Russian commodities a hit in China
Updated : 2019-06-18
By ( chinadaily.com.cn )
Russian ice cream sold in Harbin. [Photo/China Daily]
Vodka, ice cream, flour and soybean oil -- commodities from Russia are all the rage among a large number of visitors to the ongoing China-Russia Expo held in Harbin, capital of Northeast China's Heilongjiang province.
One of the most sought-after Russian specialties at the expo is a type of chocolate candy made by Russia's KDV Group. In China, the confectionery is widely known as "purple candies" because of its distinctive purple wrappers.
Purple candies have been catching on in China as many Chinese post photos and videos of them tasting the sweets on social network platforms and short video platforms.
"My friends told me purple candies are very popular on the internet, and they do taste good," said Harbin resident Wang Xin, who bought four packets of the candies at the expo. "I've often heard people say Russian products are cheap and of good quality."

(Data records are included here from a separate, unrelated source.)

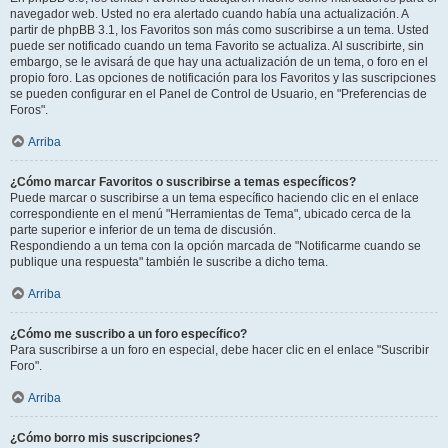
navegador web. Usted no era alertado cuando había una actualización. A
partir de phpBB 3.1, los Favoritos son más como suscribirse a un tema. Usted
puede ser notificado cuando un tema Favorito se actualiza. Al suscribirte, sin
embargo, se le avisará de que hay una actualización de un tema, o foro en el
propio foro. Las opciones de notificación para los Favoritos y las suscripciones
se pueden configurar en el Panel de Control de Usuario, en "Preferencias de
Foros".
Arriba
¿Cómo marcar Favoritos o suscribirse a temas específicos?
Puede marcar o suscribirse a un tema específico haciendo clic en el enlace
correspondiente en el menú "Herramientas de Tema", ubicado cerca de la
parte superior e inferior de un tema de discusión.
Respondiendo a un tema con la opción marcada de "Notificarme cuando se
publique una respuesta" también le suscribe a dicho tema.
Arriba
¿Cómo me suscribo a un foro específico?
Para suscribirse a un foro en especial, debe hacer clic en el enlace "Suscribir
Foro".
Arriba
¿Cómo borro mis suscripciones?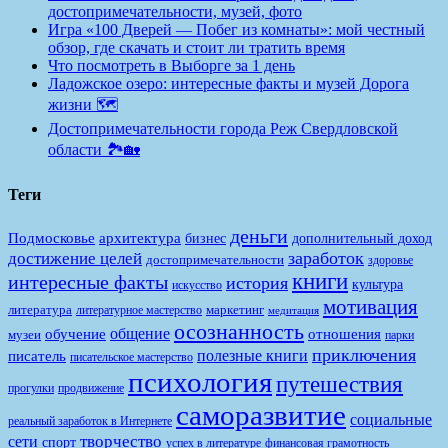
достопримечательности, музей, фото
Игра «100 Дверей — Побег из комнаты»: мой честный
обзор, где скачать и стоит ли тратить время
Что посмотреть в Выборге за 1 день
Ладожское озеро: интересные факты и музей Дорога
жизни 🗺️
Достопримечательности города Реж Свердловской
области 🏞️🏡
Теги
деньги
Подмосковье
архитектура
бизнес
дополнительный доход
заработок
достижение целей
достопримечательности
здоровье
книги
интересные факты
история
культура
искусство
мотивация
литература
маркетинг
литературное мастерство
медитация
осознанность
общение
обучение
отношения
музеи
парки
приключения
полезные книги
писатель
писательское мастерство
психология
путешествия
продвижение
прогулки
саморазвитие
социальные
реальный заработок в Интернете
творчество
сети
спорт
финансовая грамотность
успех в литературе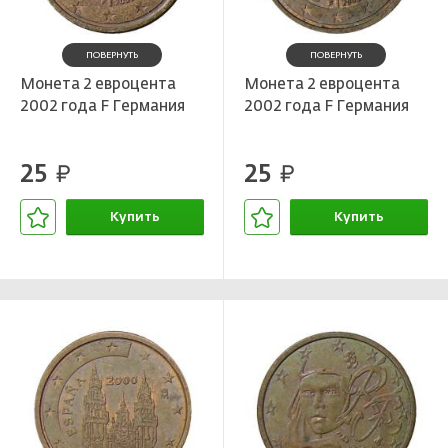
ПОВЕРНУТЬ
ПОВЕРНУТЬ
Монета 2 евроцента
Монета 2 евроцента
2002 года F Германия
2002 года F Германия
25
25
руб.
руб.
Купить
Купить
В корзине
В корзине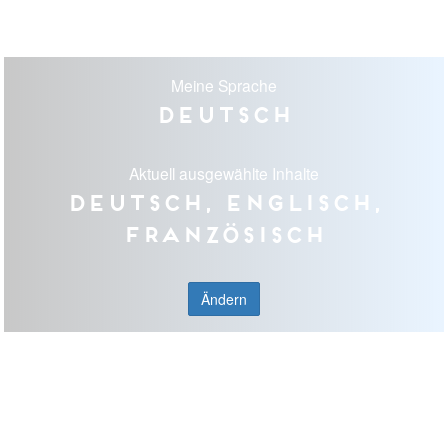
Meine Sprache
Deutsch
Aktuell ausgewählte Inhalte
Deutsch, Englisch,
Französisch
Ändern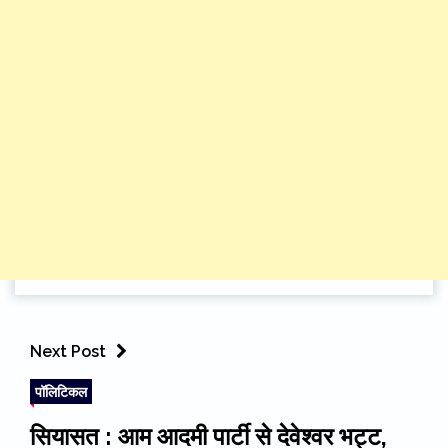
Next Post
पॉलिटिकल
सियासत : आम आदमी पार्टी से देवेश्वर भट्ट,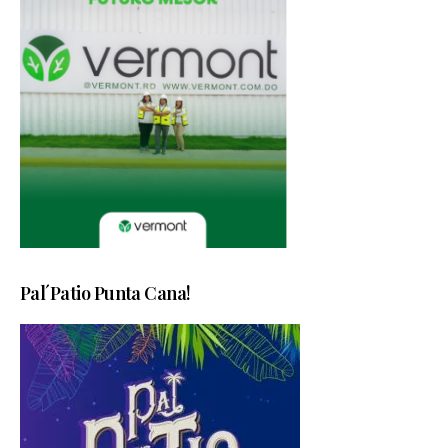
Pal´Patio Punta Cana!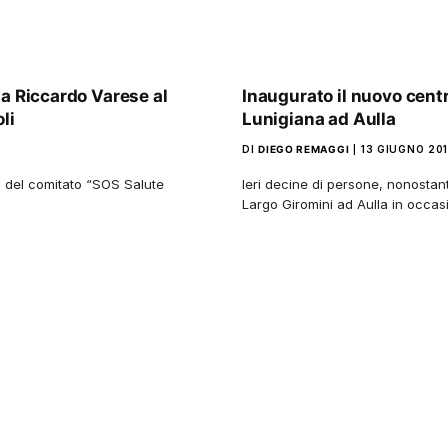
na Riccardo Varese al
Inaugurato il nuovo centr
li
Lunigiana ad Aulla
DI
DIEGO REMAGGI
13 GIUGNO 20
ti del comitato “SOS Salute
Ieri decine di persone, nonostant
Largo Giromini ad Aulla in occa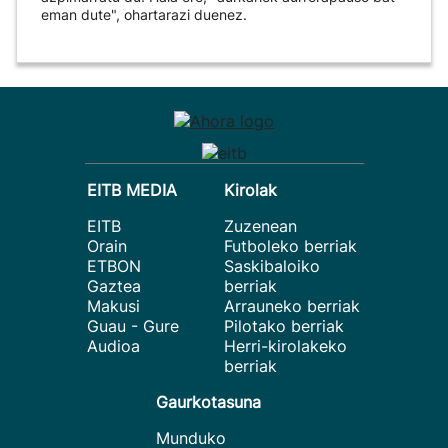
eman dute", ohartarazi duenez.
EITB MEDIA
Kirolak
EITB
Zuzenean
Orain
Futboleko berriak
ETBON
Saskibaloiko
Gaztea
berriak
Makusi
Arrauneko berriak
Guau - Gure
Pilotako berriak
Audioa
Herri-kirolakeko
berriak
Gaurkotasuna
Munduko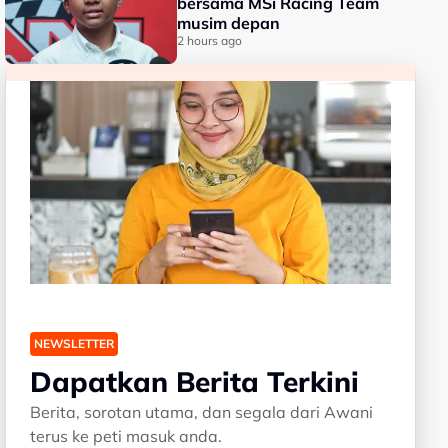
bersama MSi Racing Team
musim depan
2 hours ago
NEWSLETTER
Dapatkan Berita Terkini
Berita, sorotan utama, dan segala dari Awani
terus ke peti masuk anda.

For Lyu Wei, chairman of a trading company in Heilongjiang, the huge popularity of purple candies was unimaginable when his company started importing the product in 2014.
"Our import volume was very small at the beginning. We never expected purple candies to become such a hit in China," Lyu said.
In 2015, Lyu's company sold about 2,000 metric tons of purple candies to customers across China. The number skyrocketed to nearly 20,000 tons last year, which brought in revenue of more than 400 million yuan ($58 million).
"Many customers bought the candies to treat guests during traditional Chinese festivals, which are usually the busiest times for our company," Lyu said, adding that his company would receive more than 40 containers of purple candies each day during the busy season.
Song Kui, president of the Contemporary China-Russia Regional Economy Research Institute in Heilongjiang, said the popularity of the purple candies in China is indicative of the latest trend of Sino-Russia bilateral trade.
"Agricultural products and other foods now constitute a larger share of Sino-Russia trade, reflecting significant changes in the trade structure," Song said. "In this context, Sino-Russia trade is bringing benefits to more people in the two countries."
Official data showed the bilateral trade volume between China and Russia last year exceeded $100 billion, a record high. In particular, trade of agricultural products rose 31 percent year on year in the first 11 months of 2018.
Song's view is echoed by Lyu. "Purple candies have stood witness to the development of Sino-Russia trade," he said.
Lyu's company specialized in importing Russia's engineering machinery, wood and steel in the 1990s, but its focus has now been switched to bringing a variety of Russian foods to more Chinese tables.
Lyu added that infrastructure construction in recent years has facilitated cross-border trade between China and Russia. He expected that the first highway bridge connecting the two countries, which is under construction, would further boost trade and people-to-people exchanges.